Having grown up with some of the baddest scrappers in street fight history, I ain't got much to prove as an adult, as a "man". In some ways, I know violence - psychological and physical - on an intimate level. I understand what it is. And what it isn't. It isn't a movie, romantic and honorable. It's ugly, downright dirty, and pocked with ramifications, legal and karmic. And that's not to say that puttin' the gloves on (or is it taking the gloves off?) doesn't have a place in civilized culture. Strangely, sometimes the threat of contact is what keeps it from taking place. Plus, all this is coming from an MMA fan, a five-year scholastic wrestler, and a guy who as a troubled teen used to vent his rage by punching holes into walls. Immature, I know. Trust, I've long set that latter activity to rest. As in the movie,
Once Were Warriors, I now carry my
taiaha inside me.
This is evident in the sampling of following victories:
- The time my doctor said my ankle injury would prevent me from becoming a long distance runner, and not that I had any such aspirations but I was determined to prove otherwise so I signed up for National AIDS Marathon, raised $4,000 for the cause, and flew up to Anchorage, Alaska where I ran the 26.2 miles.
- The time my landlord tried to muscle me out of my Western Addition apartment with legal notices, catapulting me to become my own law expert on tenant rights so I could fire back and pulverize dude on paper.
- And of course, the time some punk tried to rob me on Market Street in San Francisco, the famed "Give me your money so I don't have to pistol whip you" scene where I turned him around and sent him walking, empty-handed, strictly through the use of my Jedi mind.
Now, can I ask you a personal question? Um, are you... gay? No, I'm European, I used to joke. What is considered SNAG or metrosexual or effeminate or gay in the United States would be in Europe considered, well, normal - Being fashionable, articulate, worldly. Take Tys here for example (he's Dutch), Irina's boyfriend (she's Russian), who Michael Stipe of R.E.M. attempted to cruise one sunny day in New York City. No, Michael. Come on man, he's European.
Generally speaking, I believe the maturity of a nation correlates with the maturity of its citizens. France and Germany and Spain, for example, in their adolescence were world-power brawlers and bullies. Like boys in high school, they had a lot to prove. Today, not so much. And likewise, fellas from these countries aren't as hung up, again generally speaking, on masculinity as are the men
and women in younger countries, like the U.S., that seem to go out of their way to prove and/or assault one's sense of virility.
"I'm not a girl, am I?"The problem with American men and women, both hetero and queer (seriously, yes, your gay-dar's been broken for a long minute), subscribing to these antiquated perceptions of manhood, particularly straight manhood, is the effect via backlash that it has to fortify and perpetuate the social and systemic oppression of human rights of all parties. I mean, what can be a better way to insure that a guy behaves like his worst stereotype, a homophobic, date-raping, drunken, fist-fighting frat boy, than to question his masculinity? To misjudge, label, and demean him just because he's
not behaving like a homophobic, date-raping, drunken, fist-fighting frat boy. Wait, is that - *sniff sniff* Oh, yes it is, that's irony I smell. How do you spell vicious cycle again? Anyway...

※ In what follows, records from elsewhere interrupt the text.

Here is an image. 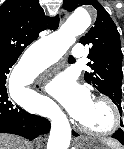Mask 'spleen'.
Masks as SVG:
<instances>
[{
	"label": "spleen",
	"mask_w": 124,
	"mask_h": 149,
	"mask_svg": "<svg viewBox=\"0 0 124 149\" xmlns=\"http://www.w3.org/2000/svg\"><path fill=\"white\" fill-rule=\"evenodd\" d=\"M113 144H114V147L117 149V147H116L115 143H113Z\"/></svg>",
	"instance_id": "obj_1"
}]
</instances>
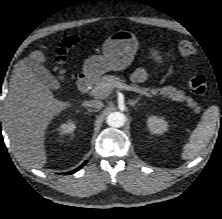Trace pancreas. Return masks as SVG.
<instances>
[{
    "instance_id": "pancreas-1",
    "label": "pancreas",
    "mask_w": 222,
    "mask_h": 219,
    "mask_svg": "<svg viewBox=\"0 0 222 219\" xmlns=\"http://www.w3.org/2000/svg\"><path fill=\"white\" fill-rule=\"evenodd\" d=\"M124 82L125 80H121L119 77L113 75H105L94 85L91 93L96 98H104L107 94H110L112 88H114L117 83L124 84ZM132 87L135 88L136 92L147 97L161 94L164 98L172 99L175 102H186L187 106L192 108L195 113H199L201 111V108L192 98L185 96V93L182 90H177L172 86L149 89L134 84ZM148 91H150L151 93H149Z\"/></svg>"
}]
</instances>
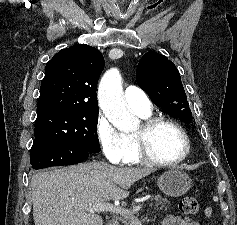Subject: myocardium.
Segmentation results:
<instances>
[{"instance_id": "f54148a6", "label": "myocardium", "mask_w": 237, "mask_h": 225, "mask_svg": "<svg viewBox=\"0 0 237 225\" xmlns=\"http://www.w3.org/2000/svg\"><path fill=\"white\" fill-rule=\"evenodd\" d=\"M161 125H168L175 128L184 139L185 151L179 158L175 160L159 159L150 150L148 142L149 135ZM133 141L139 161L157 166L177 165L183 162L189 156L191 150V141L185 129L178 122L163 117L148 118L144 120L141 124L140 133L133 135Z\"/></svg>"}]
</instances>
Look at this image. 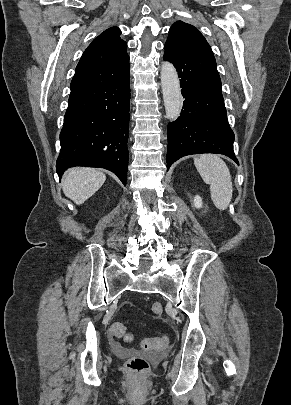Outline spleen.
I'll return each instance as SVG.
<instances>
[{"label": "spleen", "mask_w": 291, "mask_h": 405, "mask_svg": "<svg viewBox=\"0 0 291 405\" xmlns=\"http://www.w3.org/2000/svg\"><path fill=\"white\" fill-rule=\"evenodd\" d=\"M194 164L204 182L210 185L211 199L216 208L227 209L233 185L226 163L217 155L204 154L195 158Z\"/></svg>", "instance_id": "obj_1"}]
</instances>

In the advent of American feminism, women in the U.S. have gone out of their way to prove that they can do everything that men can do. From running a business and advancing in politics to operating heavy machinery and stepping up to soldier work. As a campaign, most would call it a success. So why do we still have so much prevalent gender inequality? What's missing? Well, for this human rights movement to come full circle, the entire other half of the population, men, must in turn demonstrate that they too can do everything women can do. From raising children and fixing meals to giving hugs and healing ailments. And just as women don't grow beards from putting their work in nor do men grow breasts. Being a feminist man doesn't compromise your sexual identity or orientation. Dudes won't be drained of their courage; on the contrary, they will only be less clumsy when they apply it. The same difference between, say, using a sledgehammer and a claw hammer to drive a nail.
So, let's all do our part to shed the degrading and emasculating labels and give straight men the breathing room they need to come out, and on their own terms, of their personal feminist closets. The world will be a better place for it. Meanwhile, I'm not proud to be called a SNAG -- come on now, it's
not a compliment -- but I ain't scared to be one. And neither should you, American Man / American Woman, think weak of this new, more grown-up brand of hetero-ness. Take it from me, a guy who could just as easily souffle
1 you as I could make a souffle for you.
Hah!
That's my word. And I'm out!
1A variant of souplesse or suplex, a forceful wrestling take-down consisting of a body throw.